5. The Backyard Beekeeper, 4th Edition: An Absolute Beginner’s Guide to Keeping Bees in Your Yard and Garden
This is a masterpiece from highly experienced beekeeper, Kim Flottum. He understands the needs of a beekeeper quite so well. The Backyard Beekeeper is a must-have tool kit for newbies, for Flottum communicates unequivocally to those that are just dipping their toes into the world of beekeeping. The book contains fun facts, helpful tips and a short humurous narrative that helps make reading less tediuos.
6. The Practical Beekeeper: Beekeeping Naturally
The author of the book introduces the reader to the fundamentals of beekeeping, the players, namely the queen,the workers,drone, and the beekeeper. In this book you will learn about how you can keep bees in a natural and simple practical system without worrying about pests and diseases and minimal intervention by you. Essentially, it is about reducing your work as a beekeeper. The book is a collection of posts on the author’s website, the content of which was written and refined from comments on bee forums over the years. The Practical Beekeeper contains 3 volumes; the beginners, intermediate and advanced.

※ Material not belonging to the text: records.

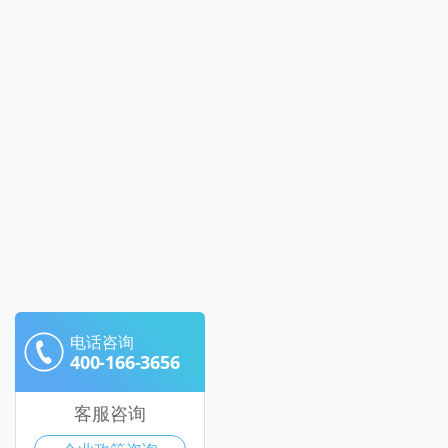
电话咨询
400-166-3656
客服咨询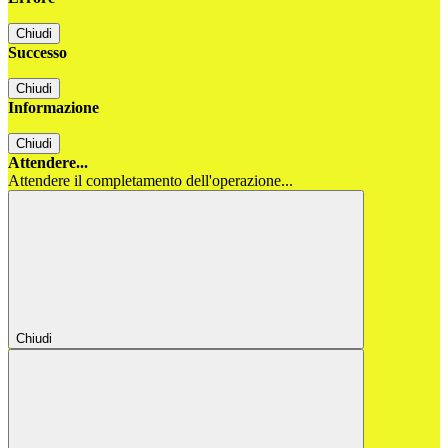
Chiudi
Successo
Chiudi
Informazione
Chiudi
Attendere...
Attendere il completamento dell'operazione...
Chiudi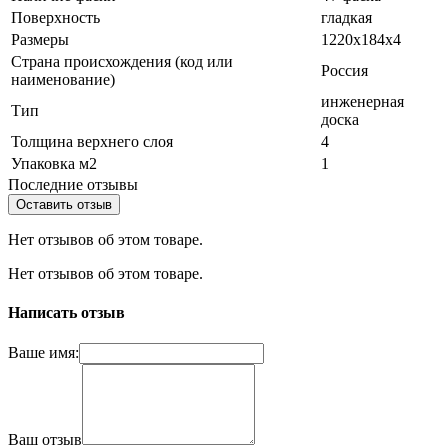
Поверхность
гладкая
Размеры
1220x184x4
Страна происхождения (код или
Россия
наименование)
инженерная
Тип
доска
Толщина верхнего слоя
4
Упаковка м2
1
Последние отзывы
Оставить отзыв
Нет отзывов об этом товаре.
Нет отзывов об этом товаре.
Написать отзыв
Ваше имя:
Ваш отзыв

7. Buzz: The Nature and Necessity of Bees
Buzz, written by Thor Hanson introduces the reader to the history of beekeeping and how important these honey-making insects are to humanity. The book also touches on the decline in the bee population. Buzz contains tips and narratives which the beginner and experienced beekeeper would find informative. So regardless of how long or short your journey in beekeeping has been, you would certainly find something new to learn in this book.
8. The Beekeeper’s Bible
Another great book for beginners! “The Beekeeper’s Bible” goes over the history of beekeeping all the way to hive management and it also features a number of recipes for products with bee-based ingredients. The Beekeeper’s Bible is an ultimate and practical guide to the fundamentals of beekeeping and is a book for all levels of beekeeping.
9. Beekeeping for Beginners: How To Raise Your First Bee Colonies
This is another beekeeping book for beginners, written by an experienced beekeeper, Amber Bradshaw. The book contains beekeeping essentials including everything you need to know to begin your first colony, how to start your colony off right with simple guides that feature the best practices and natural approaches. It also includes clearly defined terms and a complete glossary that will have you talking like a pro beekeeper in no time.
10. The Hive and the Honey Bee Revisited: An Annotated Update of Langstroth’s Classic
With inspiring, practical and clearly laid out techniques for beekeeping, Roger Hoopingarner’s The Hive and the Honey Bee Revisited is certainly one of the most informative beekeeping literature out there. It is an ideal book for the aspiring beekeeper and what the experienced folks should have in their tool kit. The book covers topics like tools, obtaining, sitting and hiving your bees, feeding, and monitoring the hive, harvesting and extracting honey with simple tools etc.